__GOAL OF THE EXERCISE__
As soon as the line containing "Where is each" appears, start repeating lines exactly and continue to the end of the entries; please skip pictures.

[Stored records]
+---+

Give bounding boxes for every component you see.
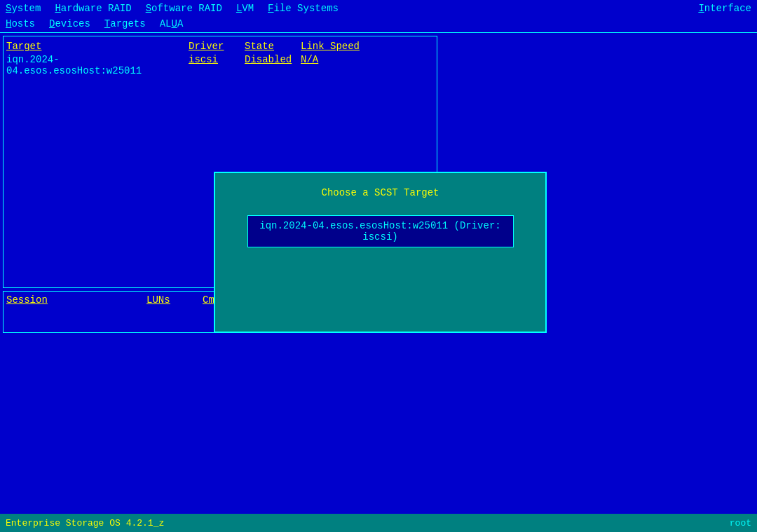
targets-header: Target Driver State Link Speed [6,39,434,53]
col-header-target[interactable]: Target [6,41,189,52]
target-linkspeed: N/A [301,54,371,76]
target-name: iqn.2024-04.esos.esosHost:w25011 [6,54,189,76]
col-header-linkspeed[interactable]: Link Speed [301,41,371,52]
status-user-label: root [730,518,751,528]
dialog-title: Choose a SCST Target [321,187,439,198]
menu-file-systems[interactable]: File Systems [268,3,339,14]
menu-hosts[interactable]: Hosts [6,18,35,29]
col-header-session[interactable]: Session [6,294,146,306]
menu-devices[interactable]: Devices [49,18,90,29]
menu-hardware-raid[interactable]: Hardware RAID [55,3,131,14]
status-bar: Enterprise Storage OS 4.2.1_z root [0,514,757,532]
target-driver: iscsi [189,54,245,76]
menu-row-1: System Hardware RAID Software RAID LVM F… [0,0,757,17]
col-header-luns[interactable]: LUNs [146,294,203,306]
menu-alua[interactable]: ALUA [160,18,184,29]
col-header-driver[interactable]: Driver [189,41,245,52]
choose-target-dialog: Choose a SCST Target iqn.2024-04.esos.es… [214,172,547,333]
menu-system[interactable]: System [6,3,41,14]
table-row[interactable]: iqn.2024-04.esos.esosHost:w25011 iscsi D… [6,53,434,77]
menu-software-raid[interactable]: Software RAID [146,3,222,14]
menu-interface[interactable]: Interface [698,3,751,14]
menu-lvm[interactable]: LVM [236,3,254,14]
dialog-option[interactable]: iqn.2024-04.esos.esosHost:w25011 (Driver… [247,215,514,247]
menu-targets[interactable]: Targets [104,18,146,29]
menu-row-2: Hosts Devices Targets ALUA [0,17,757,33]
target-state: Disabled [245,54,301,76]
col-header-state[interactable]: State [245,41,301,52]
menu-bar: System Hardware RAID Software RAID LVM F… [0,0,757,33]
status-os-label: Enterprise Storage OS 4.2.1_z [6,518,164,528]
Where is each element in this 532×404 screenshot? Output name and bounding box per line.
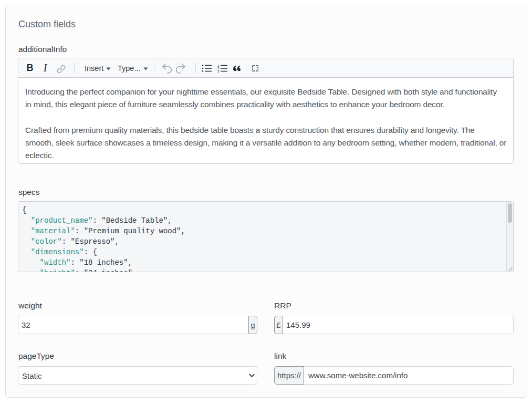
svg-text:3: 3 — [217, 69, 220, 72]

+---+

__RESULT FOR THIS EXERCISE__
Where is each element in this 532×404 screenshot? Output name and bounding box per line.
svg-text:3: 3 — [217, 69, 220, 72]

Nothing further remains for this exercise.